少し酔っているからか、そんなことを考えた。
「本当にありがとうございました」
「また困ったときは声かけてね。あ、そうだ、電話番号教えとくね。私も、一人で育ててた時は、友達からシングルの仲間やらたくさんの人に助けてもらったから」
「あの、僕にもできることがあれば言ってください。していただいてばかりなので」
「あはは、じゃあ、いつか高い所の電球でも替えてもらおうかな。この建物、2階の天井が高い所があるでしょ?」
そう長尾さんは笑った。
仕事も順調で、ミユと二人の暮らしにも慣れて8か月が過ぎた。
長尾さんはたまにおかずのおすそ分けをくれたりして、僕ら親子を気に掛けてくれている。お礼に先日天井の高い電球を替えた。
最近の悩みは、保育園のママさんだ。
「ねえ佐藤さん、今度子供達と一緒に遊びに行きましょうよ」
子供のために付き合いも大切だとは思うが、この人は何か違う。多分僕に興味を持っているのだと思う。
この人もシングルだと言っていたっけ。まだ僕は妻の事が好きだし、そんな気分には到底なれない。

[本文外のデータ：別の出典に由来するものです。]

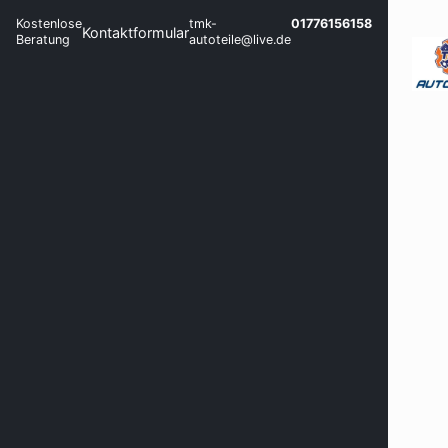
Kostenlose
tmk-
01776156158
Kontaktformular
Beratung
autoteile@live.de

何とかのらりくらり断っていたが、正直言ってしつこくて困っていた。
ある夜、インターホンが鳴った。
隣の長尾さんかな?と画面も確認せずに玄関の扉を開けた先には、例の保育園のママがいた。
「な……なんでうちに……」
「佐藤さんこんばんはー!近くまで来たから一緒に夕食でも行かないかなと思って!」
男の子を連れたその人は、笑顔でそう言った。
どうして家まで知っているのだろう。
応対に困っていると、長尾さんが彼女と同じぐらいの年齢の男性と帰ってきた。
誤解されてしまうじゃないか。
僕はものすごく焦った。
それに、長尾さんって一人じゃなかったのか?あれ誰だろう?彼氏?親戚?
長尾さんは僕と保育園ママを一瞥すると、ニコッと笑って男性と部屋に入って行った。
「すみません、もう夕食は食べたので。あと、もうお誘いは結構です」
目の前のママさんにきっぱりと断ると、僕は玄関の扉を閉じた。
僕は全く関係のない女性といることを長尾さんに見られてしまったことがショックで、でもそれが何故なのかは自分でもよくわからなかった。
何でこんなに焦っているんだろう。
その答えはその夜に明らかになった。